Now that India has already overtaken Brazil among the countries that are recording the most number of Covid-19 positive cases, and is on the verge of even beating the US, it’s worth trying to understand what has led to this inability to control the pandemic in India. One of the arguments often made is that with India being a developing country with a large poor population engaged in informal work, the standard containment measures are less likely to show results. The state also has fewer resources, both financial and real (in terms of health infrastructure and health workers), to combat the disease.
All this is true, but what explains the fact that India’s performance with regard to dealing with the disease has been so much worse than other South Asian countries, most of which share similar characteristics? Charts 1 and 2 show how India has now become the worst-faring among five major South Asian countries, in terms of both Covid-19 positive cases and deaths attributed to the disease, relative to total population (there are known problems of undercounting in both cases and deaths in India, but these are set aside for the moment, especially as such factors could also be operating in the osther countries).

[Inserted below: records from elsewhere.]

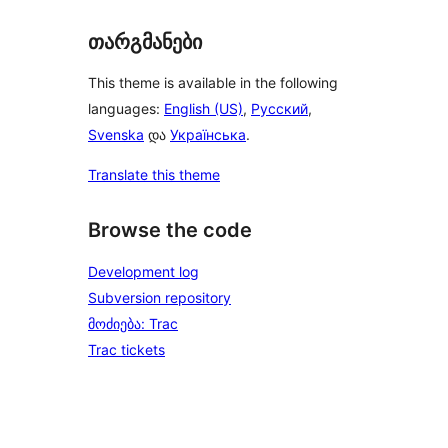
თარგმანები
This theme is available in the following
languages:
English (US)
,
Русский
,
Svenska
და
Українська
.
Translate this theme
Browse the code
Development log
Subversion repository
მოძიება: Trac
Trac tickets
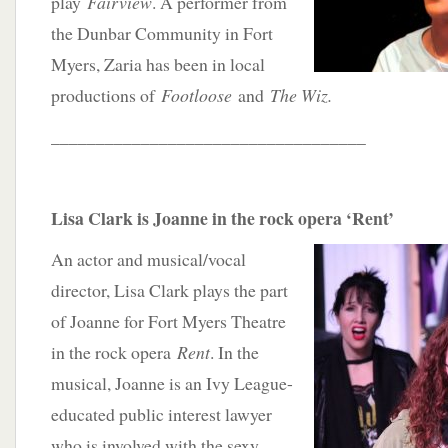
play
Fairview
. A performer from
the Dunbar Community in Fort
Myers, Zaria has been in local
productions of
Footloose
and
The Wiz.
___________________________________
Lisa Clark is Joanne in the rock opera ‘Rent’
An actor and musical/vocal
director, Lisa Clark plays the part
of Joanne for Fort Myers Theatre
in the rock opera
Rent
. In the
musical, Joanne is an Ivy League-
educated public interest lawyer
who is involved with the sexy,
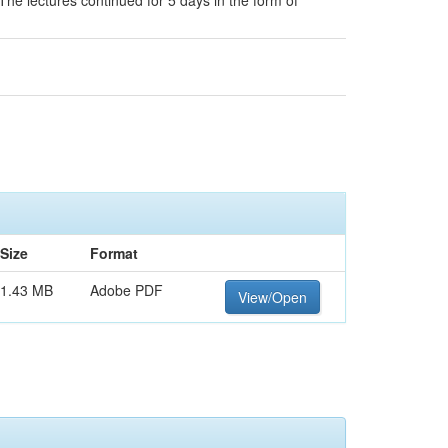
 The lectures continued for 5 days in the form of
Size
Format
1.43 MB
Adobe PDF
View/Open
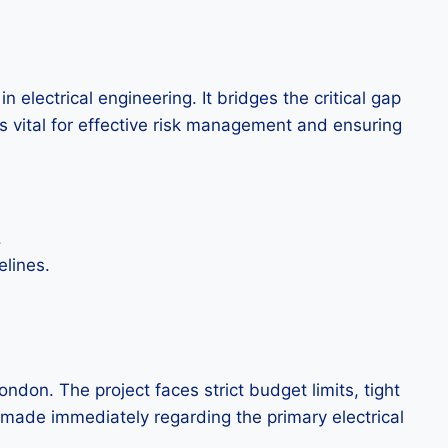
 electrical engineering. It bridges the critical gap
s vital for effective risk management and ensuring
.
elines.
ndon. The project faces strict budget limits, tight
e made immediately regarding the primary electrical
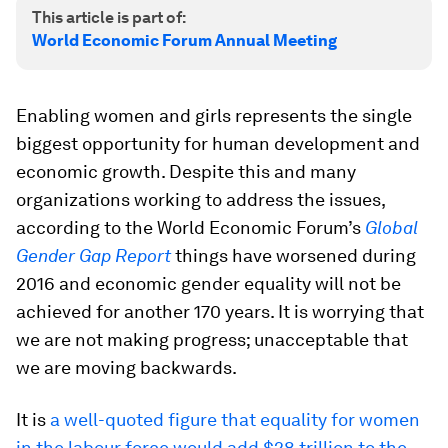
This article is part of:
World Economic Forum Annual Meeting
Enabling women and girls represents the single
biggest opportunity for human development and
economic growth. Despite this and many
organizations working to address the issues,
according to the World Economic Forum’s
Global
Gender Gap Report
things have worsened during
2016 and economic gender equality will not be
achieved for another 170 years. It is worrying that
we are not making progress; unacceptable that
we are moving backwards.
It is
a well-quoted figure that equality for women
in the labour force would add $28 trillion to the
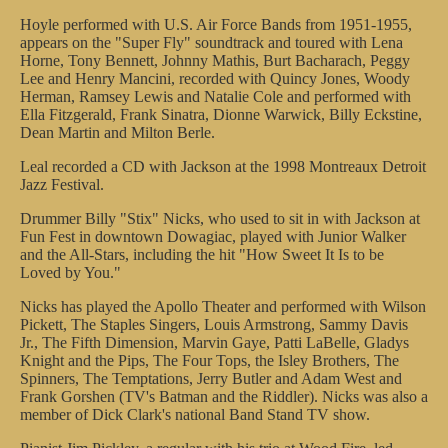
Hoyle performed with U.S. Air Force Bands from 1951-1955,
appears on the "Super Fly" soundtrack and toured with Lena
Horne, Tony Bennett, Johnny Mathis, Burt Bacharach, Peggy
Lee and Henry Mancini, recorded with Quincy Jones, Woody
Herman, Ramsey Lewis and Natalie Cole and performed with
Ella Fitzgerald, Frank Sinatra, Dionne Warwick, Billy Eckstine,
Dean Martin and Milton Berle.
Leal recorded a CD with Jackson at the 1998 Montreaux Detroit
Jazz Festival.
Drummer Billy "Stix" Nicks, who used to sit in with Jackson at
Fun Fest in downtown Dowagiac, played with Junior Walker
and the All-Stars, including the hit "How Sweet It Is to be
Loved by You."
Nicks has played the Apollo Theater and performed with Wilson
Pickett, The Staples Singers, Louis Armstrong, Sammy Davis
Jr., The Fifth Dimension, Marvin Gaye, Patti LaBelle, Gladys
Knight and the Pips, The Four Tops, the Isley Brothers, The
Spinners, The Temptations, Jerry Butler and Adam West and
Frank Gorshen (TV's Batman and the Riddler). Nicks was also a
member of Dick Clark's national Band Stand TV show.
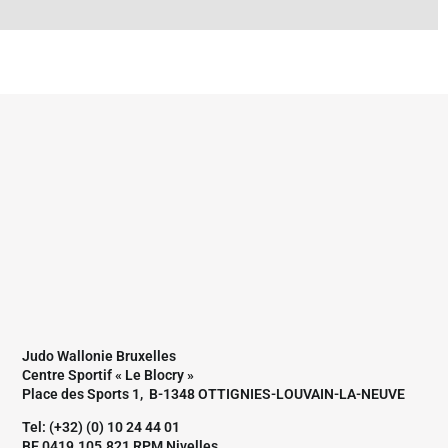
Judo Wallonie Bruxelles
Centre Sportif « Le Blocry »
Place des Sports 1, B-1348 OTTIGNIES-LOUVAIN-LA-NEUVE
Tel: (+32) (0) 10 24 44 01
BE 0419.105.821 RPM Nivelles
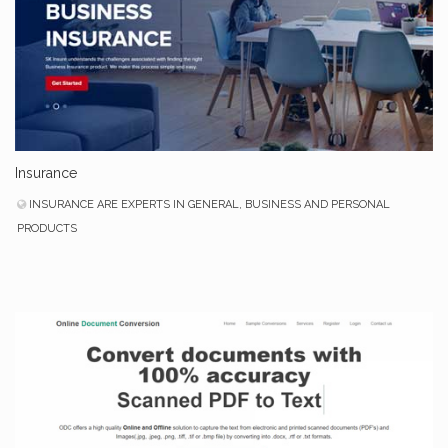
Insurance
INSURANCE ARE EXPERTS IN GENERAL, BUSINESS AND PERSONAL
PRODUCTS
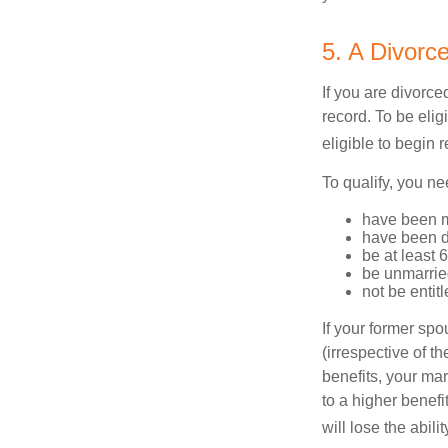
5. A Divorc
If you are divorc
record. To be eli
eligible to begin 
To qualify, you ne
have been ma
have been di
be at least 
be unmarrie
not be entit
If your former sp
(irrespective of t
benefits, your mar
to a higher benef
will lose the abil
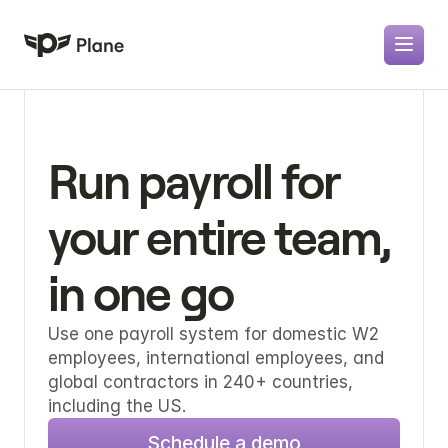
Run payroll for 
your entire team, 
in one go
Use one payroll system for domestic W2 
employees, international employees, and 
global contractors in 240+ countries, 
including the US.
Schedule a demo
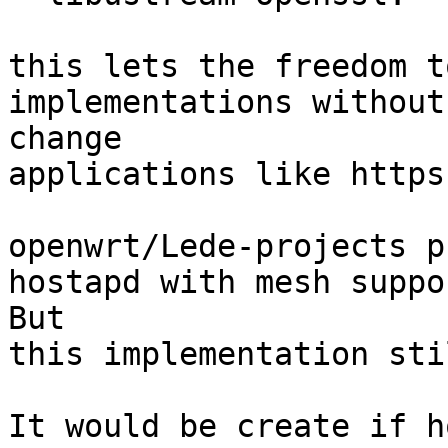
this lets the freedom t
implementations without
change

applications like https
openwrt/Lede-projects p
hostapd with mesh suppor
But

this implementation sti
It would be create if h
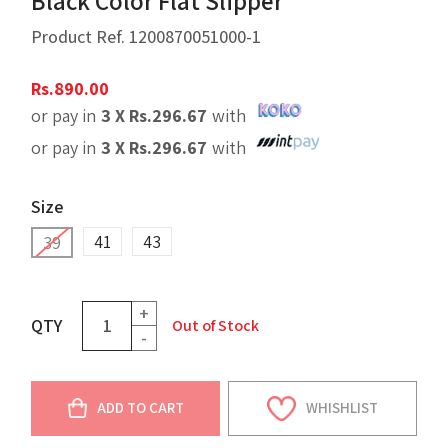
Black Color Flat Slipper
Product Ref.
1200870051000-1
Rs.
890.00
or pay in
3 X
Rs.
296.67
with
or pay in
3 X
Rs.
296.67
with
Size
41
43
39
+
QTY
Out of Stock
-
ADD TO CART
WHISHLIST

What is striking is how sharp the recent increase in the incidence of the disease has been in India, even compared to other South Asian countries. Pakistan and Bangladesh both showed higher rates per population until the end of July; thereafter, India has overtaken Pakistan and is on course to exceed Bangladesh in the next few days, because of the much steeper slope of its curve. By contrast, Sri Lanka has shown impressive ability to control the disease, with almost no increase in spread since the end of July.
A similar trajectory is playing out with respect to Covid-19 related deaths, where India now has the highest (worst) ratio to population. The sharp increase in recent weeks suggests that the disparity between India and other South Asian countries is likely to increase. Once again, Sri Lanka has managed to stabilise the ratio of deaths from this disease to population, while Nepal also shows relatively low figures.
What explains this shockingly poor relative performance of India? After all, the country sees itself as the dominant player in the region, both economically and politically. Only Sri Lanka has significantly higher per capita income; Bangladesh and Nepal are still classified as Least Developed Countries and Pakistan has been facing enormous economic challenges, requiring it to approach the IMF for relief.
Much of the answer must refer to the nature of the Indian government response to the pandemic, which may eventually serve as a textbook case of what not to do. A draconian national lockdown announced with only four hours’ notice only delayed the spread of the disease, since it was not accompanied by the rigorous regime of testing, tracing, isolation and speedy treatment required; nor was the time used to prepare sufficiently in terms of health infrastructure and personnel. Because the government provided so little in terms of compensation for incomes lost and social protection, hundreds of millions of people lost livelihood and faced destitution and hunger.
Migrants who were forced to subsist without incomes in congested urban areas eventually sought to go home, in poorly planned and terrible conditions that encouraged the spread of the disease across the country, including places with poor medical facilities. And so on.
While Bangladesh, Nepal and Pakistan also implemented versions of this Covid-combatting strategy, the lockdowns were not as severely implemented, and all of them gave the people longer notice to prepare. But more significantly, India also entered the pandemic with a disadvantage, because of the long history of low public spending on health, as indicated by the levels just before the pandemic. Chart 3 shows that India’s health spending as a proportion of total government expenditures is the lowest of these five nations.
Nevertheless, Table 1 shows that per capita health spending in India is higher than in Bangladesh, Pakistan and Nepal (although much less than half of Sri Lanka), because around two-thirds of it is out-of-pocket spending by households, and this is where higher per capita incomes makes a difference. Despite this, standard health indicators like life expectancy and child mortality are worse than Bangladesh and Nepal — and of course, the contrast with Sri Lanka is stark.
The current difficulties India is facing with managing the Covid-19 pandemic therefore indicate more than the evident mismanagement of the Modi government. They also reflect decades of inadequate government attention to public health under successive governments at the national level, which have resulted in health indicators that are poor even in comparison to other South Asian countries. The Modi government tried to address this problem by a foray into an (underfunded) universal health insurance scheme, Ayushman Bharat, but the pandemic has very quickly exposed the limitations of that scheme too. The tragedy is that even a health crisis of such massive proportions has not yet made the government rethink its strategy and invest much more substantially in public health.